Virtual Pivot Point technology has put into the hands of engineers endless possibilities to manipulate the wheel path of rear suspension. As mentioned on the Design page, the most optimal path is the S-shaped curve. This is the technology that made HTthis possible.

The design on the right is called the dw-link, and is patented by the same person (Dave Weagle) who designed the Split Pivot displayed on the Four Bar page. It is hard to see, but there is an S-shaped curve here, as mentioned earlier with this design. Unfortunately, there is a drawback to this method of suspension: High forces in a centralized region. The area of the frame near the bottom bracket will be supporting the forces of the suspension at points F and H. This leads to an extremely high stress point. Because this design is more tailored to downhill cyclists and bikes, the extra material required isn't a problem. Some of the bikes that this design is found on will weigh over forty pounds.

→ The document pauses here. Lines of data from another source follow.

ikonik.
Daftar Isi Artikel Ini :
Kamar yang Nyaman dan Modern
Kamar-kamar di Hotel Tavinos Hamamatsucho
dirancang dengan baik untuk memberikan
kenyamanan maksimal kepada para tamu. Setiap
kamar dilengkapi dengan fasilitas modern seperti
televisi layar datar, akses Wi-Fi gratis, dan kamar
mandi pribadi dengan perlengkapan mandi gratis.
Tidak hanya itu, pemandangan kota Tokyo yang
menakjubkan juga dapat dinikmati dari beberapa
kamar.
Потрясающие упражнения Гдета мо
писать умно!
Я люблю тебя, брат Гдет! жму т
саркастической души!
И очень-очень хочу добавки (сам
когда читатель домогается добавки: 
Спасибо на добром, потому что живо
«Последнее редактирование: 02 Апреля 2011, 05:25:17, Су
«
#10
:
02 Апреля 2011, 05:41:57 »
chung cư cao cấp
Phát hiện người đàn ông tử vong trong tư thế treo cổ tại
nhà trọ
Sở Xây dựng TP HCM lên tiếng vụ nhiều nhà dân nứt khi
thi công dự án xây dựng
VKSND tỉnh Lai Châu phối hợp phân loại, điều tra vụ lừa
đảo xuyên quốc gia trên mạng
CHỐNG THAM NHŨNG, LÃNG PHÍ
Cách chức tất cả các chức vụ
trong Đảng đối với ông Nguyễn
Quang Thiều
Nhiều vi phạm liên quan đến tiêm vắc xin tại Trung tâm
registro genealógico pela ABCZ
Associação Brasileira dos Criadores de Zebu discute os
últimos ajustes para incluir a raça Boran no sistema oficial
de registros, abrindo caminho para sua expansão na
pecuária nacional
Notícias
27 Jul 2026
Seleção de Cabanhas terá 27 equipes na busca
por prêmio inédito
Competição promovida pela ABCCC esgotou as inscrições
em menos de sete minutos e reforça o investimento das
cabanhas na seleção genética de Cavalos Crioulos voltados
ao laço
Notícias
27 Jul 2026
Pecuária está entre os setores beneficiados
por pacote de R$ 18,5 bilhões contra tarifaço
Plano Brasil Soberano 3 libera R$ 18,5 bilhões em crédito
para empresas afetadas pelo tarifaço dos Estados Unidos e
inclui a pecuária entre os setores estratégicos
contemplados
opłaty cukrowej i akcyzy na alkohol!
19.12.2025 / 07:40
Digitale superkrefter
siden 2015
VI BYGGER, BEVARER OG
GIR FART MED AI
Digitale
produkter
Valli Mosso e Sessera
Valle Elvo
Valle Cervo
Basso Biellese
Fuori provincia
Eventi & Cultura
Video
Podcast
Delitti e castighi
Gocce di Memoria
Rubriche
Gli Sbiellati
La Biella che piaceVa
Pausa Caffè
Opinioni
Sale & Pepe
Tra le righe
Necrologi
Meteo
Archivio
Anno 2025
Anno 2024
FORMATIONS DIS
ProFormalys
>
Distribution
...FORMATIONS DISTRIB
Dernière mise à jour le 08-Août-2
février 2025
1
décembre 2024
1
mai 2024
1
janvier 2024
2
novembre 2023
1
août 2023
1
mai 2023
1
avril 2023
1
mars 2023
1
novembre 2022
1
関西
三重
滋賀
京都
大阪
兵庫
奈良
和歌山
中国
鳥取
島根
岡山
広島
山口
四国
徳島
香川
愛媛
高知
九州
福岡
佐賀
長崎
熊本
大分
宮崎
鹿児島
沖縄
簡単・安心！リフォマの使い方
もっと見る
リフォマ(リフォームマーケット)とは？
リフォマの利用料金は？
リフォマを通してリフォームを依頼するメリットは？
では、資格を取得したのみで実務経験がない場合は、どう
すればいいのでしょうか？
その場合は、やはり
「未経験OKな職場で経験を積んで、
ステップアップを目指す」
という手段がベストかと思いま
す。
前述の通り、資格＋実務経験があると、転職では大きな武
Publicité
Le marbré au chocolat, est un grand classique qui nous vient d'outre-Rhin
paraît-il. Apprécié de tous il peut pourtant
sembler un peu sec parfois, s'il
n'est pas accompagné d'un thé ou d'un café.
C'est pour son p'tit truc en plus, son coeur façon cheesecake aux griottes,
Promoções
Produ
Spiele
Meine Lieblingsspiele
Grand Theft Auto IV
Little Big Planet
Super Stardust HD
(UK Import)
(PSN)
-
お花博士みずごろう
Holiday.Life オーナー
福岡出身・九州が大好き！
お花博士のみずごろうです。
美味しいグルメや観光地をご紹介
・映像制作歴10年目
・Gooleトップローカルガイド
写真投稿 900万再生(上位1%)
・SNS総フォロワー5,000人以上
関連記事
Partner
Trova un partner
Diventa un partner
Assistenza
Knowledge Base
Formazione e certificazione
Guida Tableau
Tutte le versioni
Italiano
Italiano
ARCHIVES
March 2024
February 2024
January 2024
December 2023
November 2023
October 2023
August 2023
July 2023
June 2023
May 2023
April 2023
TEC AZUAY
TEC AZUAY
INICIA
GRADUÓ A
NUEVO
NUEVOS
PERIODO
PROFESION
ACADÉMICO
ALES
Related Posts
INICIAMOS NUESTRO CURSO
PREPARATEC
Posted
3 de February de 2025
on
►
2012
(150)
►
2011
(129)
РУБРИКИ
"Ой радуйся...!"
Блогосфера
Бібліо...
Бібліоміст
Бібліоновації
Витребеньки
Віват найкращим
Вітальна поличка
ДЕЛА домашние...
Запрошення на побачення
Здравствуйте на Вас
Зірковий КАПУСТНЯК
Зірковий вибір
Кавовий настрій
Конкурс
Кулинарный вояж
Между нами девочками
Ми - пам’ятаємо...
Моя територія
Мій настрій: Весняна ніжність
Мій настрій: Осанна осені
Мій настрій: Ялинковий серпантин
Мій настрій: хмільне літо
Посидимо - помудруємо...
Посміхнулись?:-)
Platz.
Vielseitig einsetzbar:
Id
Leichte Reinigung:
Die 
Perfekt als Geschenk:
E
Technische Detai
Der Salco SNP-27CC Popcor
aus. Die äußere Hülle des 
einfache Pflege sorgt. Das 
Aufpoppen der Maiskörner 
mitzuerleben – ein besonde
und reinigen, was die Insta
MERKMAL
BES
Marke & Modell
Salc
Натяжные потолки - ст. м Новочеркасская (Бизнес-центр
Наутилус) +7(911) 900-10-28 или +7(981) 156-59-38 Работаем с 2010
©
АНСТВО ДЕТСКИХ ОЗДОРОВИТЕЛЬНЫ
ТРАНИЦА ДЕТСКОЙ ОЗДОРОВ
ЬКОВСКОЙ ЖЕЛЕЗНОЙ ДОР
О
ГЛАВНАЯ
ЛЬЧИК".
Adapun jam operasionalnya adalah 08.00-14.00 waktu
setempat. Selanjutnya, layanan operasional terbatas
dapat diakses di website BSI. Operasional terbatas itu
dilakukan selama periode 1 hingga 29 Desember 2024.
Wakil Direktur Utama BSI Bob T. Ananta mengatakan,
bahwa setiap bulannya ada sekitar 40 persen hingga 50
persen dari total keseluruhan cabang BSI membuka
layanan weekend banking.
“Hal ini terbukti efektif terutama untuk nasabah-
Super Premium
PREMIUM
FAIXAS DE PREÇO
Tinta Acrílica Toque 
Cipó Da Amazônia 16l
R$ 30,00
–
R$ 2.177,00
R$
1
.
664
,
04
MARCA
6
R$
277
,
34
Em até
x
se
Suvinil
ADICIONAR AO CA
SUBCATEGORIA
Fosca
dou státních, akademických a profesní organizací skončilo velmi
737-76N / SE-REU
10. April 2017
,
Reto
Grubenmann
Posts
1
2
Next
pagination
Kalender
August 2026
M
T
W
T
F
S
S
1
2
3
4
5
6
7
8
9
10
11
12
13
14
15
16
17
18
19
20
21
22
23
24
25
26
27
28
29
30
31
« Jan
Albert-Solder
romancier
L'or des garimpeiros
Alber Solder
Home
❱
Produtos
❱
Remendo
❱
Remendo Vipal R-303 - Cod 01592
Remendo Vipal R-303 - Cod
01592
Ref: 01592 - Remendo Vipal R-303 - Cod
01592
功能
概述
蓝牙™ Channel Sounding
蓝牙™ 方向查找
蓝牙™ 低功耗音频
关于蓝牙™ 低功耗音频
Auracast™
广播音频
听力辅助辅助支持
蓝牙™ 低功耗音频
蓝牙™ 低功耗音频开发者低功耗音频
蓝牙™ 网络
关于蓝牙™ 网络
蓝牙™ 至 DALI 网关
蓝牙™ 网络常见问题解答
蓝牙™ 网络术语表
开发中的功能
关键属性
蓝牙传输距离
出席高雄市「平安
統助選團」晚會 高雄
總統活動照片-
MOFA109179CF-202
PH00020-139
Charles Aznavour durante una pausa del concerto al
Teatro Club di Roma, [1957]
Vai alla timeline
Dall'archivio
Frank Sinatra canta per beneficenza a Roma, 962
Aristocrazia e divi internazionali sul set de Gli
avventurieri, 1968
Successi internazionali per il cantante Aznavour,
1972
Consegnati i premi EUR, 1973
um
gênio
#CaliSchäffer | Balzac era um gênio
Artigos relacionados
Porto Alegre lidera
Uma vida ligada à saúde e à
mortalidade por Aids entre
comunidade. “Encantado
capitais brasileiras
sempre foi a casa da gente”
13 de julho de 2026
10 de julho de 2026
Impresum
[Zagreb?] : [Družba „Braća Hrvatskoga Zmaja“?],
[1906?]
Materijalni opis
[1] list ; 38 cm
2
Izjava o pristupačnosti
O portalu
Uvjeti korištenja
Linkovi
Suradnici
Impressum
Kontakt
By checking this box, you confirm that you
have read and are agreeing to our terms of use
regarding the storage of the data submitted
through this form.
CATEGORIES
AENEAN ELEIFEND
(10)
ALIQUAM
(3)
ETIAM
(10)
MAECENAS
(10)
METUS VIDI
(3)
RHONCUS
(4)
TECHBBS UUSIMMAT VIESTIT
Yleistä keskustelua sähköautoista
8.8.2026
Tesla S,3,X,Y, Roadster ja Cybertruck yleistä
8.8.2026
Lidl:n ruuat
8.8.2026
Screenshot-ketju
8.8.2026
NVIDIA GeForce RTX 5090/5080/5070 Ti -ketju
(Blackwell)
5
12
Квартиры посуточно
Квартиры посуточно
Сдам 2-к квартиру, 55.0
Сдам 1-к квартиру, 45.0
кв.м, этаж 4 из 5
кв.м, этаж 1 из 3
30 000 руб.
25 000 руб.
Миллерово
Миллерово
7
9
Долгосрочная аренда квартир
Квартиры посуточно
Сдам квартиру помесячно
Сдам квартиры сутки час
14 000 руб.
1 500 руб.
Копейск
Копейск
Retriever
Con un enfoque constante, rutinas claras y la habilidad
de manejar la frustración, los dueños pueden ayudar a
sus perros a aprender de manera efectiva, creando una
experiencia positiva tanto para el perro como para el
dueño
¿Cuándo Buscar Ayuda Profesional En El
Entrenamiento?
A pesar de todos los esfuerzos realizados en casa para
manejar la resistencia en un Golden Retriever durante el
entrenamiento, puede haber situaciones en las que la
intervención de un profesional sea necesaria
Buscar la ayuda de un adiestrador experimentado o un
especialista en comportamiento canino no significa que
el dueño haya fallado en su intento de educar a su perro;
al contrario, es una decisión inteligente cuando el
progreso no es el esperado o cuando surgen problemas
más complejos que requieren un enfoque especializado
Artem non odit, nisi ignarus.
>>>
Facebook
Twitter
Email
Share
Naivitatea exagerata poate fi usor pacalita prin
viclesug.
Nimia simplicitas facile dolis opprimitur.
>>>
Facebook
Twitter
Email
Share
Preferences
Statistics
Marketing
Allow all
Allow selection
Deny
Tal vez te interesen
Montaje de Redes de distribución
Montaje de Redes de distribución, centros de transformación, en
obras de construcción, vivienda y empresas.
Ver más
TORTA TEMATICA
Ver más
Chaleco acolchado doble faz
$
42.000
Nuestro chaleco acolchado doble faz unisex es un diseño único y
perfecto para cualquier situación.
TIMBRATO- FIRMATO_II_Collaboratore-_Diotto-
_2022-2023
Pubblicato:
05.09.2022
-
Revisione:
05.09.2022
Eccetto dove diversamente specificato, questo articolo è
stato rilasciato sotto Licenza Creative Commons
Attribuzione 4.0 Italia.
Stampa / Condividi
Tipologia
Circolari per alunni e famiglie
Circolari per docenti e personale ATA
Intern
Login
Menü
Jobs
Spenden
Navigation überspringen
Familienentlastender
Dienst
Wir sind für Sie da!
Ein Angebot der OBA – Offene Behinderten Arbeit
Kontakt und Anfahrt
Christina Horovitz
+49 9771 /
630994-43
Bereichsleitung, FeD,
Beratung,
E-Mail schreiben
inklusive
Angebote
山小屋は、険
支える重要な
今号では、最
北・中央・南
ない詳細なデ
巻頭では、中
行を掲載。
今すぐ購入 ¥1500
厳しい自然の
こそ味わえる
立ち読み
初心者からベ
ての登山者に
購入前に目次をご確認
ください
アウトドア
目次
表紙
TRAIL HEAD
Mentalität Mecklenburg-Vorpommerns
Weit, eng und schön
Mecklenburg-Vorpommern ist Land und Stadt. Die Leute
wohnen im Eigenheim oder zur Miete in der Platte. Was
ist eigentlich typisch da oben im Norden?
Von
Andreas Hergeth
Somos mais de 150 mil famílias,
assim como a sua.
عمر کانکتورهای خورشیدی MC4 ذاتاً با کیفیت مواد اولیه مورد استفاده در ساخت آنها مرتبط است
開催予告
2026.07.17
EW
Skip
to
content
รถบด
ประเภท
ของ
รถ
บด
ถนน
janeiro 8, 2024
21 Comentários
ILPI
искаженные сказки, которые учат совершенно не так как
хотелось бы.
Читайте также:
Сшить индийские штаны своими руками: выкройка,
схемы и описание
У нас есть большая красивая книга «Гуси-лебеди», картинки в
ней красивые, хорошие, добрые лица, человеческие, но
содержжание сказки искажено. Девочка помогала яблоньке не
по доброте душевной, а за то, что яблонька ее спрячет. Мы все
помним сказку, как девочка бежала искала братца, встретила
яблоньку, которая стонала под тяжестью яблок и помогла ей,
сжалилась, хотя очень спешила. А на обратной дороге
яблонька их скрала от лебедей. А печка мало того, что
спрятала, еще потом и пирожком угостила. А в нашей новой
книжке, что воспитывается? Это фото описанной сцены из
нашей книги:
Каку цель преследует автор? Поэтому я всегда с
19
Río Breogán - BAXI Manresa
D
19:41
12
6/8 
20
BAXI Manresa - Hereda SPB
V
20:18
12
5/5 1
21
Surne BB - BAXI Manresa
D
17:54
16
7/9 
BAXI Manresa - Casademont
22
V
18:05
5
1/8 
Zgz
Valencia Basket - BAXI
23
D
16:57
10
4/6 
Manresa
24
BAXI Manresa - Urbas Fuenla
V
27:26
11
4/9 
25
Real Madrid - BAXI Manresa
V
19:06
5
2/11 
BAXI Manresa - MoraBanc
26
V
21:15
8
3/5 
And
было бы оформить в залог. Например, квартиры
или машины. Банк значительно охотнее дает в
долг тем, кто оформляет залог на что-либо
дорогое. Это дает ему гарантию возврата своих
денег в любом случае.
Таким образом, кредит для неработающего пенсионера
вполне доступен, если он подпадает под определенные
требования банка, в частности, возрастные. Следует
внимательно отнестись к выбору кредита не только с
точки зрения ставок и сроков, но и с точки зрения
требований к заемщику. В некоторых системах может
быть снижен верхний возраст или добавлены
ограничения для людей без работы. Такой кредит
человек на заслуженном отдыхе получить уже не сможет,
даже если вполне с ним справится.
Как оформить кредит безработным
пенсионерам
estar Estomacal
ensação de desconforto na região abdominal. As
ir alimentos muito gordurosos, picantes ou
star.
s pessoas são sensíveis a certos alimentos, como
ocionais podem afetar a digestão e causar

The way it works is as the point A moves up, the triangle AGI will rotate clockwise about its own center, as well as rotating about a center up near the front wheel. The link IH will rotate clockwise with point H attached to the frame. Rocker GCF will rotate clockwise about the mounted point F.

The advantages of this technology are endless, and are often untapped. It is possible to adjust the wheel path to make whatever one whishes. The wheel path in the dw-link above looks concentric around a point somewhere near the bottom bracket, or maybe about point I. But if you look closely you will notice that its concavity becomes smaller, deeper into the suspension. Engineer chose this path so that the wheel travels up and back in the beginning of the travel, and will loop back and straighten out deep into the travel. This allows a more active suspension design while under both high and low compression.